To clear the asm OCR_VOTE1 disk follow below steps

NOTE:

Befor performing below steps make sure you are using proper disk name.

Clear the details of disk from asm binary

dd if=/dev/zero of=/dev/xvdd1 bs=1048576 count=10

dd if=/dev/zero of=/dev/xvde1 bs=1048576 count=10

dd if=/dev/zero of=/dev/xvdf1 bs=1048576 count=10

Delete the OCR_VOTE DISKS

oracleasm deletedisk OCR_VOTE3

oracleasm deletedisk OCR_VOTE2

oracleasm deletedisk OCR_VOTE1

Create the OCR_VOTE DISKS

/etc/init.d/oracleasm createdisk OCR_VOTE1 /dev/xvdd1

/etc/init.d/oracleasm createdisk OCR_VOTE2 /dev/xvde1

etc/init.d/oracleasm createdisk OCR_VOTE3 /dev/xvdf1

TO CONFIGURE CLUSTER

export DISPLAY=HOSTNAME

$$GRID_HOME /crs/config/config.sh

Follow the instruction on GUI

Run the root.sh first on node1 after successful execution on NEW_NODE1 execute it on NEW_NODE2 and NEW_NODE3.

ISSUES FACE AT GUI.

*****************

If You face errors at GUI as below.

Just stop at this step and execute the below commands and click on RETRY

$GRID_HOME/oui/bin/runInstaller -nowait -noconsole -waitforcompletion -ignoreSysPrereqs -updateNodeList -silent CRS=true "CLUSTER_NODES={node1,node2,node3}" ORACLE_HOME=GRID_HOME_path

Even after executing above command if error still exists then click on ignore and click on next.

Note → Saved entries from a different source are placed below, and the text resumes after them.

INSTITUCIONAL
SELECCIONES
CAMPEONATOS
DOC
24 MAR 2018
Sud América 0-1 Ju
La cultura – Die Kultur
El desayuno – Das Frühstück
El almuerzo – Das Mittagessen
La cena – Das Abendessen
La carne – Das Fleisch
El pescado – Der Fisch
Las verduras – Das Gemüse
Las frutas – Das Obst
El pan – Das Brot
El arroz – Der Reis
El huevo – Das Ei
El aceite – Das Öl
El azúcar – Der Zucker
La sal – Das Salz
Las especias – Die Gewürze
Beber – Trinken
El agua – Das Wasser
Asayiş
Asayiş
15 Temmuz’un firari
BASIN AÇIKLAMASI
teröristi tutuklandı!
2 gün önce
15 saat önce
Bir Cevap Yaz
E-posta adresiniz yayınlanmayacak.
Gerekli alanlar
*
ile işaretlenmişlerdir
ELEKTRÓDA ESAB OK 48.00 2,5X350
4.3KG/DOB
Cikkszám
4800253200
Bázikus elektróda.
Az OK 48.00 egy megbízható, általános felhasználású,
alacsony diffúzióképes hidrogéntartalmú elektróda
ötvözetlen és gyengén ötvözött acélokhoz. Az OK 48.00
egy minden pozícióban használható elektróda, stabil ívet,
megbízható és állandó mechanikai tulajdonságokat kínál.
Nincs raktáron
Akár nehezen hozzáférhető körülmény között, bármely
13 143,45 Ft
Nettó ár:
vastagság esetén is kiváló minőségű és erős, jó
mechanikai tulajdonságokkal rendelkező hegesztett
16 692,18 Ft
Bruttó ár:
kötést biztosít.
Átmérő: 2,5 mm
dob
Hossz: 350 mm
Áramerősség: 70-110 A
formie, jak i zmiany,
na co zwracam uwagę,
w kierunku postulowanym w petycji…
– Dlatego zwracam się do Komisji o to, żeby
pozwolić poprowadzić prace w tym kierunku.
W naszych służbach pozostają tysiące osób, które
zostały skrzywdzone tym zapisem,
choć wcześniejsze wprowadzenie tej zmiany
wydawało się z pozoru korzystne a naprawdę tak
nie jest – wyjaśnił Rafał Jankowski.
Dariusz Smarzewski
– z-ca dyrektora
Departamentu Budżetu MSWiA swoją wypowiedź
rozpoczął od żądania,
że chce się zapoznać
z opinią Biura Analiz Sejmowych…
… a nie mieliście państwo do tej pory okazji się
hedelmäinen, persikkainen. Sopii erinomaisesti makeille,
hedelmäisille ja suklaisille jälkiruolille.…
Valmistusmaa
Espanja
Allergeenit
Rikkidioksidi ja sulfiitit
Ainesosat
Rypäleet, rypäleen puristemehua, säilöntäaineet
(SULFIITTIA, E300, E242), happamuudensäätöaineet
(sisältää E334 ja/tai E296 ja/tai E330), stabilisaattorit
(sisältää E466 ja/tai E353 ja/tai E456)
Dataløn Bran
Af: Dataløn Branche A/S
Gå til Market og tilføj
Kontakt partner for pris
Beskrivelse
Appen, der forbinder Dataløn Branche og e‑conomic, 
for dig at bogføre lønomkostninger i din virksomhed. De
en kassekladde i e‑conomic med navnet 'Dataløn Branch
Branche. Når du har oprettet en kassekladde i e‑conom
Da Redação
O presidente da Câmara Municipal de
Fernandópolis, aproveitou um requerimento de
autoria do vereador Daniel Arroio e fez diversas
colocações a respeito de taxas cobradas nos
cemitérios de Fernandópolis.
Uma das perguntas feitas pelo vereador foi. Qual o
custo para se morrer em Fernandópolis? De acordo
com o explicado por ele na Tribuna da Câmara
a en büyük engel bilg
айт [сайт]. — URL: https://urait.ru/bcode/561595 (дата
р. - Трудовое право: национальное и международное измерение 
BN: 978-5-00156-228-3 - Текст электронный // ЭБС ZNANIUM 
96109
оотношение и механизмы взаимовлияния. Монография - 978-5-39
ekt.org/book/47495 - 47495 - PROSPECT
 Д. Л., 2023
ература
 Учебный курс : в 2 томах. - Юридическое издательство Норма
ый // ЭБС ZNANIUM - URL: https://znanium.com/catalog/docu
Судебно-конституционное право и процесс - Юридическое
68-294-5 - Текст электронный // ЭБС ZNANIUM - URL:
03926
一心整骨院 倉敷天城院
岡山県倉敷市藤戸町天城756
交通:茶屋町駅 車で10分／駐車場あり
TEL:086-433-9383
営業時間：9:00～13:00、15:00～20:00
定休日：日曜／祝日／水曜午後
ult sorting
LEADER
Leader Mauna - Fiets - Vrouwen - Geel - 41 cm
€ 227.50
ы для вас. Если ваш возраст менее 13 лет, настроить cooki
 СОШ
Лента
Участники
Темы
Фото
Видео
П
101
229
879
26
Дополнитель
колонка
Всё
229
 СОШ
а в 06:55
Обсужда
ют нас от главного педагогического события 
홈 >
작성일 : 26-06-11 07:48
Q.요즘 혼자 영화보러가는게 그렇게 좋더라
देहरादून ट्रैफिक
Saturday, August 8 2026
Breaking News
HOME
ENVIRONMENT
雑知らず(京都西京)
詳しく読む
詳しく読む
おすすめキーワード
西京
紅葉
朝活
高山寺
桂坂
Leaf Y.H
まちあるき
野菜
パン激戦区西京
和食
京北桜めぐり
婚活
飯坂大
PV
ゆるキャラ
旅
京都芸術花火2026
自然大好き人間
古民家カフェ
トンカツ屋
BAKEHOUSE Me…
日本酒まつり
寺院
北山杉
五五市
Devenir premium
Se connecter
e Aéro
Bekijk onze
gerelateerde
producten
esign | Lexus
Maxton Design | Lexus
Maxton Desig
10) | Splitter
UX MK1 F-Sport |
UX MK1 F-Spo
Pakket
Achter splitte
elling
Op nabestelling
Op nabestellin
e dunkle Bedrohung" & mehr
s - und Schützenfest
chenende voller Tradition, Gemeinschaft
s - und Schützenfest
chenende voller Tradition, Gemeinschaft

Once the configuration completed execute below command to update oraInventory.

1. remove the old, incorrect CRS home entry from the inventory.xml:

$GRID_HOME/oui/bin/runinstaller -detachHome -local ORACLE_HOME GRID_HOME_path

2. rerun the failed "attachhome" command:

$GRID_HOME/oui/bin/runInstaller -attachHome -noClusterEnabled ORACLE_HOME GRID_HOME_path ORACLE_HOME_NAME=Ora11g_gridinfrahome1 "CLUSTER_NODES={node1,node2,node3}" "INVENTORY_LOCATION=/oracle/app/oraInventory" LOCAL_NODE=node1

./runInstaller -attachHome -noClusterEnabled ORACLE_HOME=GRID_HOME_path ORACLE_HOME_NAME=Ora11g_gridinfrahome1 "CLUSTER_NODES={node1,node2,node3}" "INVENTORY_LOCATION=/oracle/app/oraInventory" LOCAL_NODE=node3

3. mark the new home as the CRS home (CRS=true):

GRID_HOME/oui/bin/./runinstaller -local -updateNodeList ORACLE_HOME GRID_HOME_path "CLUSTER_NODES={node1,node2,node3}" CRS="true"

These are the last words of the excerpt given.